Birrung (ein Wort, das in einer der Sprachen der australischen Ureinwohner ‚Sterne‘ bedeutet) ist, wie alle meine Werke, von meiner Faszination für die Astronomie einerseits, aber auch für die endlose Weite der australischen Landschaft sowie die Malerei der Aborigenes geprägt.
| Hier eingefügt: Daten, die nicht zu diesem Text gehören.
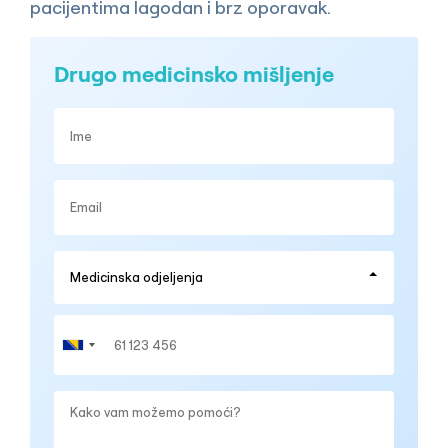
pacijentima lagodan i brz oporavak.
Drugo medicinsko mišljenje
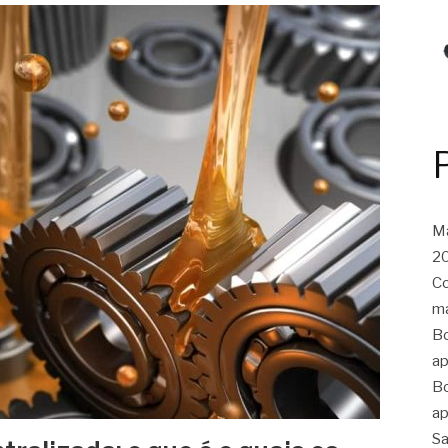
Ma
20
Co
ma
Bo
ap
Bo
ap
Sa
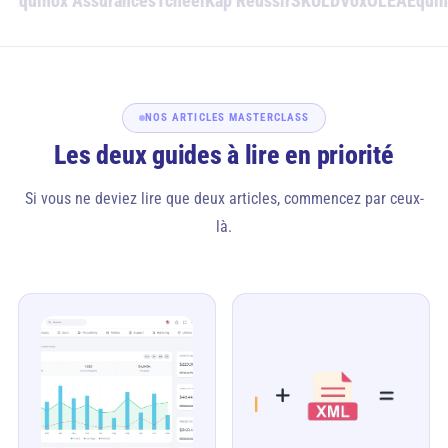
A
Equinox Assurances
Tcheel
Kap Réussir
SKULD
Vox
OLEA
Equino
NOS ARTICLES MASTERCLASS
Les deux guides à lire en priorité
Si vous ne deviez lire que deux articles, commencez par ceux-
là.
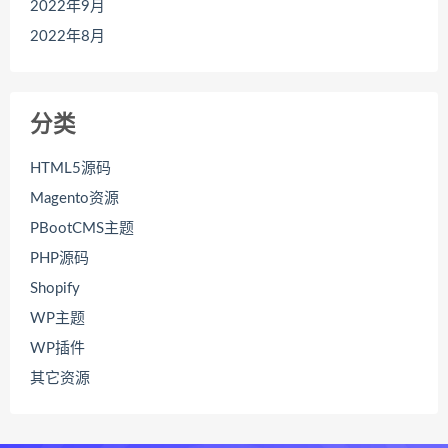
2022年9月
2022年8月
分类
HTML5源码
Magento资源
PBootCMS主题
PHP源码
Shopify
WP主题
WP插件
其它资源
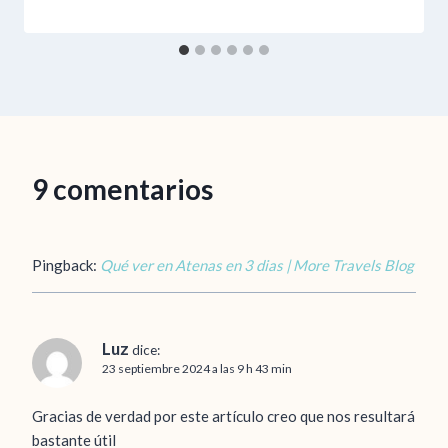
9 comentarios
Pingback:
Qué ver en Atenas en 3 dias | More Travels Blog
Luz
dice:
23 septiembre 2024 a las 9 h 43 min
Gracias de verdad por este artículo creo que nos resultará
bastante útil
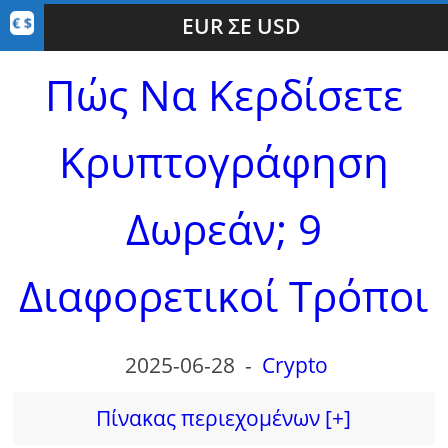
EUR ΣΕ USD
Πώς Να Κερδίσετε
Κρυπτογράφηση
Δωρεάν; 9
Διαφορετικοί Τρόποι
2025-06-28
-
Crypto
Πίνακας περιεχομένων [+]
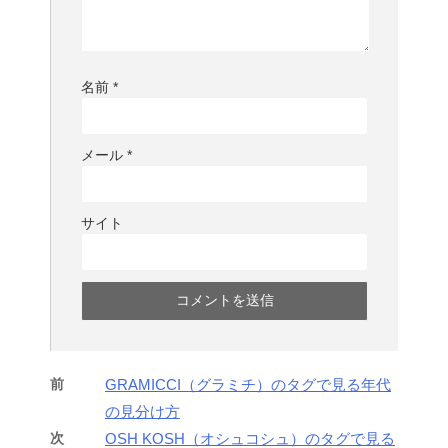
名前
*
メール
*
サイト
前
GRAMICCI（グラミチ）のタグで見る年代
の見分け方
次
OSH KOSH（オシュコシュ）のタグで見る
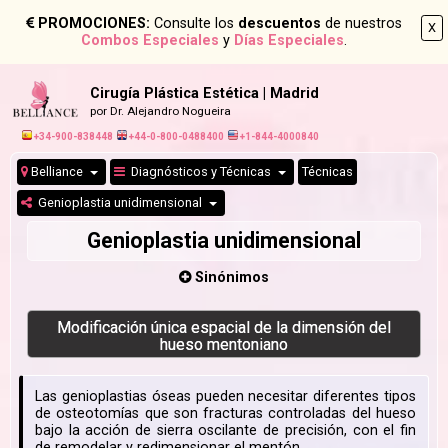
PROMOCIONES:
Consulte los
descuentos
de nuestros
X
Combos Especiales
y
Días Especiales
.
Cirugía Plástica Estética | Madrid
por Dr. Alejandro Nogueira
+34-900-838448
+44-0-800-0488400
+1-844-4000840
Belliance
Diagnósticos y Técnicas
Técnicas
Genioplastia unidimensional
Genioplastia unidimensional
Sinónimos
Modificación única espacial de la dimensión del
hueso mentoniano
Las genioplastias óseas pueden necesitar diferentes tipos
de osteotomías que son fracturas controladas del hueso
bajo la acción de sierra oscilante de precisión, con el fin
de remodelar y redimensionar el mentón.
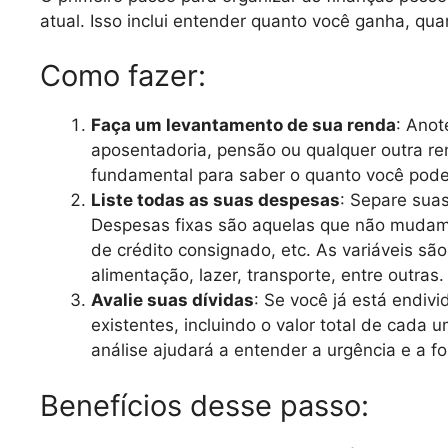
atual. Isso inclui entender quanto você ganha, qu
Como fazer:
Faça um levantamento de sua renda
: Anot
aposentadoria, pensão ou qualquer outra re
fundamental para saber o quanto você pode
Liste todas as suas despesas
: Separe suas
Despesas fixas são aquelas que não mudam, 
de crédito consignado, etc. As variáveis 
alimentação, lazer, transporte, entre outras.
Avalie suas dívidas
: Se você já está endiv
existentes, incluindo o valor total de cada
análise ajudará a entender a urgência e a fo
Benefícios desse passo:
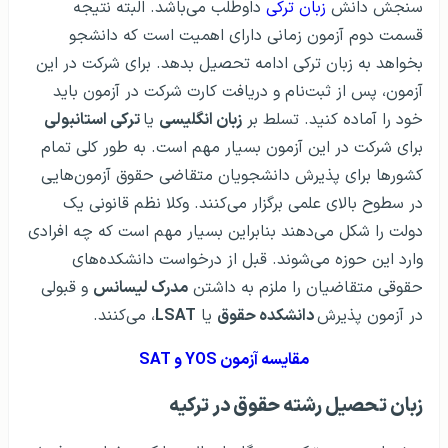
سنجش دانش
زبان ترکی
داوطلب می‌باشد. البته نتیجه
قسمت دوم آزمون زمانی دارای اهمیت است که دانشجو
بخواهد به زبان ترکی ادامه تحصیل بدهد. برای شرکت در این
آزمون، پس از ثبت‌نام و دریافت کارت شرکت در آزمون باید
خود را آماده کنید. تسلط بر
زبان انگلیسی
یا
ترکی استانبولی
برای شرکت در این آزمون بسیار مهم است. به طور کلی تمام
کشور‌ها برای پذیرش دانشجویان متقاضی حقوق آزمون‌هایی
در سطوح بالای علمی برگزار می‌کنند. وکلا نظم قانونی یک
دولت را شکل می‌دهند بنابراین بسیار مهم است که چه افرادی
وارد این حوزه می‌شوند. قبل از درخواست دانشکده‌های
حقوقی متقاضیان را ملزم به داشتن
مدرک لیسانس
و قبولی
در آزمون پذیرش
دانشکده حقوق
یا
LSAT‌
، می‌کنند.
مقایسه آزمون YOS و SAT
زبان تحصیل رشته حقوق در ترکیه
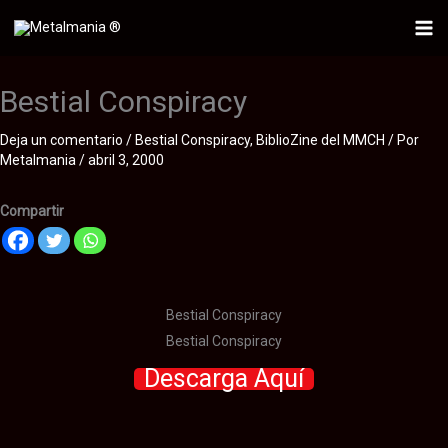
Ir
al
Mai
contenido
Me
Bestial Conspiracy
Deja un comentario
/
Bestial Conspiracy
,
BiblioZine del MMCH
/ Por
Metalmania
/
abril 3, 2000
Compartir
Bestial Conspiracy
Bestial Conspiracy
Descarga Aquí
Musikalisch zeichnet sich das 1997 entstandene Werk durch eine durchwegs leise Dynamik aus. Spannung entsteht einzig durch die Gegenüberstellung von Klang und Stille, Tonalität und Mikrotonalität, homophonen Linien und komplexen polyphonen Strukturen, regelmäßigem Viertelnotenrhythmus und aleatorisch-graphischer Notation, gedehntem und geschrumpftem Zeitempfinden.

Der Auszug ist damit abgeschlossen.